The mayor and City Council speaker Wednesday vigorously defended their agreement with the NYPD to implement a number of police reforms internally, rather than push through City Council legislation — but the blowback was swift from police reform advocates, who say the changes don’t go nearly far enough. Our Bobby Cuza has that story.

The bill is actually package of City Council legislation known as the Right To Know Act. Backed by a majority of Council members, it would have reshaped police interactions with the public, requiring officers—among other things — to inform people of their right to refuse a search in some cases.

Now, after years of debate, Council Speaker Melissa Mark-Viverito is shelving the legislation in favor of an agreement with the NYPD to implement some of the changes internally.

And reformers, including some Council members and family of those killed by police, are accusing her of undermining real reform.

"Without a real law, we have little to no legal recourse or oversight when the rules are not followed," said Beverly Tillery, an activist with the NYC Anti-Violence Project.

"The chokehold has been banned for decades," said Gwen Carr, the mother of Eric Garner, who died in a police chokehold. "Did they follow it? No. Did they stand accountable for it? No."

But Mark-Viverito is standing her ground.

"I believe that this is the right approach," Viverito said.

Fielding numerous questions on the topic at two separate events Wednesday.

She said the bill’s sponsors were informed throughout the process, and that these changes are more likely to stick and more immediate, with all officers trained within the next nine months.

"There are concerns that the legislation may have been challenged," Viverito said. "Any challenge to any law puts a hold on the implementation of that law. This is going into effect right away."

She was backed by the mayor, who called it a practical way to effect change.

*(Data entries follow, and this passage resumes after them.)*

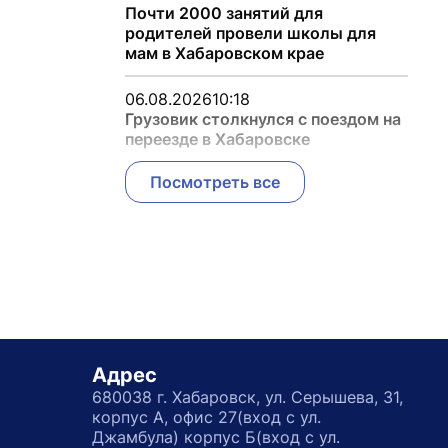
Почти 2000 занятий для
родителей провели школы для
мам в Хабаровском крае
06.08.2026
10:18
Грузовик столкнулся с поездом на
переезде в Хабаровске
Посмотреть все
Адрес
680038 г. Хабаровск, ул. Серышева, 31,
корпус А, офис 27(вход с ул.
Джамбула) корпус Б(вход с ул.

"There’s more than one way to win," said Mayor Bill de Blasio. "We’re going to address the very concerns the City Council had right now in a tangible way that will improve lives in our communities."

 Speaker Mark-Viverito said the Council will monitor the progress of the NYPD’s implementation, including holding oversight hearings. And she left open the possibility that pieces of the Right to Know Act could be revived, saying the door is not closed to legislation.